Egypt negotiating exemption from Russia wheat export tax
A deal is expected to be signed in April after talks in the Egyptian resort town of Sharm el-Sheikh
Egypt is negotiating with Russia for an exemption from wheat export tariffs, Cairo's trade and industry minister said on Wednesday, after a Russian delegation led by President Vladimir Putin visited the country this week.
Minister Mounir Fakhry Abdel Nour said in a press release that he had agreed with Russia's agriculture minister to send a delegation of experts to Moscow in the next few weeks to negotiate a trade agreement that ensures the supply of specific quantities of Russian wheat and excludes Egypt from Russian export tariffs.
A deal is expected to be signed in April after talks in the Egyptian resort town of Sharm el-Sheikh, Nour said, with the agreement slated to come into effect on June 1.
Egypt, the second-largest buyer of Russian wheat, has been hit by Moscow's curbs on grain exports as the Kremlin seeks to cool domestic prices amid an economic crisis.
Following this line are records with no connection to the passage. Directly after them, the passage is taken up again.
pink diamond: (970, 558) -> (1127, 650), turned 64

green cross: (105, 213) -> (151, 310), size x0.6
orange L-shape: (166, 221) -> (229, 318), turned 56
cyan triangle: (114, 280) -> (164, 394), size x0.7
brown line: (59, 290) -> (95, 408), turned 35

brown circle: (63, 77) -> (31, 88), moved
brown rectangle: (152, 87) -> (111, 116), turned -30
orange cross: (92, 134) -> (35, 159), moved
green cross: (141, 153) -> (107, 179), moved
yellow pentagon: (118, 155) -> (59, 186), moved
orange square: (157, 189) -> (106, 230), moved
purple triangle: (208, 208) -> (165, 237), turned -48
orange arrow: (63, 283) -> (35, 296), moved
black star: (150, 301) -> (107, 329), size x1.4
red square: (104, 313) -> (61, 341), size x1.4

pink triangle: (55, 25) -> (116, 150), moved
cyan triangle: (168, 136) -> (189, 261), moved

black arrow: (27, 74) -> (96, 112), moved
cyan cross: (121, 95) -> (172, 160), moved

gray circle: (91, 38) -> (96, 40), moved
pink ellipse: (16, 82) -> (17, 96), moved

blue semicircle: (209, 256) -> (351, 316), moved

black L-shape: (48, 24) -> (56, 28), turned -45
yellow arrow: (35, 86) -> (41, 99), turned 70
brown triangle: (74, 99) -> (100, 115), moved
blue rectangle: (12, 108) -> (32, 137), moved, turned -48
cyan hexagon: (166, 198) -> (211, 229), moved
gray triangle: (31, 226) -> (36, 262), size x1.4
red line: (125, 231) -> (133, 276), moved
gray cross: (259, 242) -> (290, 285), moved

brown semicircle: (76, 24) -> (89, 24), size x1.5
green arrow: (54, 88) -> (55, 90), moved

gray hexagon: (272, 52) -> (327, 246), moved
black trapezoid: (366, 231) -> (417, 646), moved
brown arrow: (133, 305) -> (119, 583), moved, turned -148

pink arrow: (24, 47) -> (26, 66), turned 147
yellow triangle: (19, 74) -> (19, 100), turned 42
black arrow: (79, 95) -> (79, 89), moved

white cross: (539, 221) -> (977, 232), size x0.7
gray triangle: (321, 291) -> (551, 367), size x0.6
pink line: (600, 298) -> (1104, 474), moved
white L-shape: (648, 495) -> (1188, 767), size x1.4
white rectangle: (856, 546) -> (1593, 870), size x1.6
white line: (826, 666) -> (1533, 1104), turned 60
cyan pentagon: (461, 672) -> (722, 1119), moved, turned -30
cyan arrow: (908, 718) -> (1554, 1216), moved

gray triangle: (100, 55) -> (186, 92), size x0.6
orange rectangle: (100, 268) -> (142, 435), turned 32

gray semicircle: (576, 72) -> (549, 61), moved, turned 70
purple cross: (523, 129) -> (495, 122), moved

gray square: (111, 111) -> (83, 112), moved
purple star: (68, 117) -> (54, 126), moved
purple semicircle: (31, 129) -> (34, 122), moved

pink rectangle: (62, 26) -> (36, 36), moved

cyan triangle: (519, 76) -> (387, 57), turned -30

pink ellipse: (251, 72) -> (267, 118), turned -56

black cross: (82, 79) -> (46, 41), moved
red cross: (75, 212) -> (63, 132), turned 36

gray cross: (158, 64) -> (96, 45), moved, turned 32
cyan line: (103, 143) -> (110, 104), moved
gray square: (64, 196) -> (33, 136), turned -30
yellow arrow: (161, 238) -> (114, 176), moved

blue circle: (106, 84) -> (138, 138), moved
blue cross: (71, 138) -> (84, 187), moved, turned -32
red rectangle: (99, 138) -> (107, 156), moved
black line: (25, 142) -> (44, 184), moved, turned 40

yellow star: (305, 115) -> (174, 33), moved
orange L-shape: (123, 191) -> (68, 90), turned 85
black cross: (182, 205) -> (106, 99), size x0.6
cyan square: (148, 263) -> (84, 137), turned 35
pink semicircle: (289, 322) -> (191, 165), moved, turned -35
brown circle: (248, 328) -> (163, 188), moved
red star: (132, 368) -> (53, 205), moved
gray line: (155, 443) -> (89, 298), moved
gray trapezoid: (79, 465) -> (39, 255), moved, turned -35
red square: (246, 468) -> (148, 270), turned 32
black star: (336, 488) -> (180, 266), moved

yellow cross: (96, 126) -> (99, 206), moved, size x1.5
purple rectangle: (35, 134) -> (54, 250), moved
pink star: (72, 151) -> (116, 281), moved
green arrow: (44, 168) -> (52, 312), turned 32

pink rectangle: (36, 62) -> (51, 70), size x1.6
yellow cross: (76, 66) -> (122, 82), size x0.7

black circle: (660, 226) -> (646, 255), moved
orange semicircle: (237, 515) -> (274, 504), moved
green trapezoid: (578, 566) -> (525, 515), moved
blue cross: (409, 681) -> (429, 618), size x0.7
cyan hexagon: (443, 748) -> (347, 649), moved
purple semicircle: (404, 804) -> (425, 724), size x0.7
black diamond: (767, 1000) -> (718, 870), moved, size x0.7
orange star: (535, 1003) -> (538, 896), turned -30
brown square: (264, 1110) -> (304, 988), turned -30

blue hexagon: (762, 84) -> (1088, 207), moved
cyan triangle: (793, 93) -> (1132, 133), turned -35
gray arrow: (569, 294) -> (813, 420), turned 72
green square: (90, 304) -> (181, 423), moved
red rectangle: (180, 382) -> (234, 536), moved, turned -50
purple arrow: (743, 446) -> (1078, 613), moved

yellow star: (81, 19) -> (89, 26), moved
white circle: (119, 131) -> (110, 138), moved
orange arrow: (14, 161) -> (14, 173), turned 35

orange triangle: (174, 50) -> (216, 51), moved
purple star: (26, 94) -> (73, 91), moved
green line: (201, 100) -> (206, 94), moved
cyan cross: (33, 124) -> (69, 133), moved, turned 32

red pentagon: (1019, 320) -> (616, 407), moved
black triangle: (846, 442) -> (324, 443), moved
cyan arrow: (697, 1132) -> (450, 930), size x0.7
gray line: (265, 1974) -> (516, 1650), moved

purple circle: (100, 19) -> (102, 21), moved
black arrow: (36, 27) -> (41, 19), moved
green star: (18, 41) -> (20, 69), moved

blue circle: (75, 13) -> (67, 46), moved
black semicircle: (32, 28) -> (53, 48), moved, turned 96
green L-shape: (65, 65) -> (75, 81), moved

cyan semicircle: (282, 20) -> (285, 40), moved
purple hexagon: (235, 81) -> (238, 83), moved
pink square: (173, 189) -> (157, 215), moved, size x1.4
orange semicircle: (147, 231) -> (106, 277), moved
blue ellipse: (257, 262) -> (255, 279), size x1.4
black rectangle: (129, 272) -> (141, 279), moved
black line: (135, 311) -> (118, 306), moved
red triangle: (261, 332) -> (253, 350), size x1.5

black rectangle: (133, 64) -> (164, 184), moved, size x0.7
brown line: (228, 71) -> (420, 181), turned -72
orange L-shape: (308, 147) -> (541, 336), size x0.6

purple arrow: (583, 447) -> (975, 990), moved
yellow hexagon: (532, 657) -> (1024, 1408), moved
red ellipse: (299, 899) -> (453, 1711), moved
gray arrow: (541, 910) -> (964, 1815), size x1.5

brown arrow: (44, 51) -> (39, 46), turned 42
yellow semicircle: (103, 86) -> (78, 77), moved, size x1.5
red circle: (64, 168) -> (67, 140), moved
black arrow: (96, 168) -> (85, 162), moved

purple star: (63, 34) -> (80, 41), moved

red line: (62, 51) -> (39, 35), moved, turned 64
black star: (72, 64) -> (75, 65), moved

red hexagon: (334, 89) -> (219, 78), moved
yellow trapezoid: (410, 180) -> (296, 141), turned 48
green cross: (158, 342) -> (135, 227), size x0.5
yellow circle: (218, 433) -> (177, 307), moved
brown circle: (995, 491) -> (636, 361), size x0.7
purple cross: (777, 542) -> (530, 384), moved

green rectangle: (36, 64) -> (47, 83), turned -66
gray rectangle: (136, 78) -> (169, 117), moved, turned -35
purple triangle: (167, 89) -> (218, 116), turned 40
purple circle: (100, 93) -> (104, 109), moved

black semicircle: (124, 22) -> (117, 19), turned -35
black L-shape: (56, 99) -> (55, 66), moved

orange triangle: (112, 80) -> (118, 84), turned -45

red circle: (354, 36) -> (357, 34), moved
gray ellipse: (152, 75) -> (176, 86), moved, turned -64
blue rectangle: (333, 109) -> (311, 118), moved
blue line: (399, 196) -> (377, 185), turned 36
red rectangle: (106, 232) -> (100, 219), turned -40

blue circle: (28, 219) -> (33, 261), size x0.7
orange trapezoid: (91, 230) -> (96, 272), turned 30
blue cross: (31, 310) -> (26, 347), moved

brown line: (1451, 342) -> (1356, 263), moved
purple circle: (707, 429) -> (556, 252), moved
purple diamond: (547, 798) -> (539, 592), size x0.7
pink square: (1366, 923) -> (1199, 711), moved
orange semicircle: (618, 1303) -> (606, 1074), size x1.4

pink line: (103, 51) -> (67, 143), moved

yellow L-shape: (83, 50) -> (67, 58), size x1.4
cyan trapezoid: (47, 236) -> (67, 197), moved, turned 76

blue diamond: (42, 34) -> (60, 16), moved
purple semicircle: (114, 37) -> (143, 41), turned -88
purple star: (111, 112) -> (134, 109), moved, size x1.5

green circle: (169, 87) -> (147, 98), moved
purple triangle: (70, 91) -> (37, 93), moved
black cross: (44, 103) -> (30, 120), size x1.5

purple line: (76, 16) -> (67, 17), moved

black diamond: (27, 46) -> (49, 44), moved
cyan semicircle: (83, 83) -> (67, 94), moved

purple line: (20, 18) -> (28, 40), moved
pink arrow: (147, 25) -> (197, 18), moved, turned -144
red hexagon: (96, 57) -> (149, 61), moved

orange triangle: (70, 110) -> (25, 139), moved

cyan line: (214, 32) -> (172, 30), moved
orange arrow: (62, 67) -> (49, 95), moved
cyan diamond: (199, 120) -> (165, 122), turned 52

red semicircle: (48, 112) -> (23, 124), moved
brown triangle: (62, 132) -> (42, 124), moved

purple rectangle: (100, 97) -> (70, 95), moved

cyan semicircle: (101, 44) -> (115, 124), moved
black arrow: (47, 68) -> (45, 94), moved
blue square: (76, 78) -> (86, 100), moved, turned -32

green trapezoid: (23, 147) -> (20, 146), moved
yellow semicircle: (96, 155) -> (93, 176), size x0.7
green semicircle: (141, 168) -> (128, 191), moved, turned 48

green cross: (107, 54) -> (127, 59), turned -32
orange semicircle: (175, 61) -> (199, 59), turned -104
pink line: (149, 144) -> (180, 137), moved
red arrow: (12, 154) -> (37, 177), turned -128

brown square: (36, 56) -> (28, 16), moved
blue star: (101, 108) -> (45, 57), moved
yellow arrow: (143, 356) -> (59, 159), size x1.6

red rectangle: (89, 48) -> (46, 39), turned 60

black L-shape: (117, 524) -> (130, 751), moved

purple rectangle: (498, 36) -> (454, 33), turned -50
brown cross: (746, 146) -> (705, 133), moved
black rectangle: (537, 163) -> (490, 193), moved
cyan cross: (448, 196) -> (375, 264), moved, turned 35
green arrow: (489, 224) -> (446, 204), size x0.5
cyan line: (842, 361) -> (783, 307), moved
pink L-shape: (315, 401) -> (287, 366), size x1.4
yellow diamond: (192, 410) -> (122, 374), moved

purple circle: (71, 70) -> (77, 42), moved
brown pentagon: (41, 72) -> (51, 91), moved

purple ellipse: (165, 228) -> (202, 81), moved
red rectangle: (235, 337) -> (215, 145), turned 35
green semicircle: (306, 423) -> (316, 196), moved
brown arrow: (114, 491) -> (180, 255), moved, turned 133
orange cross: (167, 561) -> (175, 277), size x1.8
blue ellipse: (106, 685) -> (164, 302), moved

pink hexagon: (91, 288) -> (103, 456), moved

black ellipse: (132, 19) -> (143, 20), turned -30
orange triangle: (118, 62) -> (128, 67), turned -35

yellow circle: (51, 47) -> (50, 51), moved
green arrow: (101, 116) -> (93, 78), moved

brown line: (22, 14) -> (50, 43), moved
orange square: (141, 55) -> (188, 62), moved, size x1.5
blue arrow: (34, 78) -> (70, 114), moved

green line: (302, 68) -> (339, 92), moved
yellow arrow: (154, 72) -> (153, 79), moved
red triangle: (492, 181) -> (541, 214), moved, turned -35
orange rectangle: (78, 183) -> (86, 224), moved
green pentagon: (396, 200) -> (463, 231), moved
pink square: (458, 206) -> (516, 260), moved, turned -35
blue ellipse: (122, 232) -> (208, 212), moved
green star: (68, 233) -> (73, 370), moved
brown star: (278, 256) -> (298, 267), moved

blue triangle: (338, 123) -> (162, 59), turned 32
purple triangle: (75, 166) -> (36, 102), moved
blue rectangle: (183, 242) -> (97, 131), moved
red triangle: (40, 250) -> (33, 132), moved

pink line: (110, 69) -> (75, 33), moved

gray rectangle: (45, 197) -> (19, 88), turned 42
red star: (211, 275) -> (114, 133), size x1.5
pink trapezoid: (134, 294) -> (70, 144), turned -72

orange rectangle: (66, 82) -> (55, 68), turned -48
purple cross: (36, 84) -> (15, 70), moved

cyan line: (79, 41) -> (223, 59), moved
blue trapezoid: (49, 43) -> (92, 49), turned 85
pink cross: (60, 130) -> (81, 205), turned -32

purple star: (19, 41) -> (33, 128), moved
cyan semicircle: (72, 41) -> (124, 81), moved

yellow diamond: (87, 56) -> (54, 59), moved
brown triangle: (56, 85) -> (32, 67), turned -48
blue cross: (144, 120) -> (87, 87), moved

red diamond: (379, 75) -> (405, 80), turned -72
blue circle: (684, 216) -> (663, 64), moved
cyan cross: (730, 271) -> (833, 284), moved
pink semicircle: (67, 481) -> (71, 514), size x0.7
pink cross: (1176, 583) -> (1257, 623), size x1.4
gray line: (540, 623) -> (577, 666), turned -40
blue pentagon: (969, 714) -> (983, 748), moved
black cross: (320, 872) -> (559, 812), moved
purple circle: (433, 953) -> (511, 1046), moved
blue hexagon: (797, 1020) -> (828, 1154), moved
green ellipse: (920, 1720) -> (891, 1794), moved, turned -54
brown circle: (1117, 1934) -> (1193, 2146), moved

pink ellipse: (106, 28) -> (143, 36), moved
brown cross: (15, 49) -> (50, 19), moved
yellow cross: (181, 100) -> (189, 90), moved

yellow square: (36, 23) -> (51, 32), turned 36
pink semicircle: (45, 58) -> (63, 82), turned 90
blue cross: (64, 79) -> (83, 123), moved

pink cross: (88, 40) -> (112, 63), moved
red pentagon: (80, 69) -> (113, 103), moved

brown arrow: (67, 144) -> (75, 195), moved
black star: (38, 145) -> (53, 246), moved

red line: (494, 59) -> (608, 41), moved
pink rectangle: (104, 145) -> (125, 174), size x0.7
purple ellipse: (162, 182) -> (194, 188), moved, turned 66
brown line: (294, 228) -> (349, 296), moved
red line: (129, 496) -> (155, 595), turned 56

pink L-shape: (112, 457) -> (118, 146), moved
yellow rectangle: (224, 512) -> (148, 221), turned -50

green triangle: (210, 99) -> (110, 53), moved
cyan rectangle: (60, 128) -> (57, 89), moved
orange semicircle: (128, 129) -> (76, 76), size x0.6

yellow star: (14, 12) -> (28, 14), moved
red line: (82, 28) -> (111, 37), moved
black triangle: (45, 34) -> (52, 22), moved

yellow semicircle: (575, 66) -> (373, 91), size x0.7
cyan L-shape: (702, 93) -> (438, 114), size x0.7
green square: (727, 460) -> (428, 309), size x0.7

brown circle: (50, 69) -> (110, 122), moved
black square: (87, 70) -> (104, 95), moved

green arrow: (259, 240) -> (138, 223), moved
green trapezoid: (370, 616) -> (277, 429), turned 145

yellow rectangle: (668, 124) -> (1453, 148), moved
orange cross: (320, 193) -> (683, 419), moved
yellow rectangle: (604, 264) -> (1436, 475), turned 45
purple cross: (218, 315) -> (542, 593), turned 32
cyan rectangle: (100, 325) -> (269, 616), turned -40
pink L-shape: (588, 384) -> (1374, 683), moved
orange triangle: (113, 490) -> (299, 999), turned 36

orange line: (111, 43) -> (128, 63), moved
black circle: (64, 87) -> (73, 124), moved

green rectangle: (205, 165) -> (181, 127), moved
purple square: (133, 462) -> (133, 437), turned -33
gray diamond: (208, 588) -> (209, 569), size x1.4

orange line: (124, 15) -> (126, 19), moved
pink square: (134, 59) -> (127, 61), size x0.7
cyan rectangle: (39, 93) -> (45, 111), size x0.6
The informal curbs have already meant that Russian supplies intended for Egypt's state grain buyer, the General Authority for Supply Commodities (GASC), have missed deadlines on previously agreed contracts.
An export tax was introduced on Feb. 1, with the duty on wheat exports set at 15 percent of the customs price plus 7.5 euros but will be no less than 35 euros ($40) a ton. The tax will be in effect until June 30.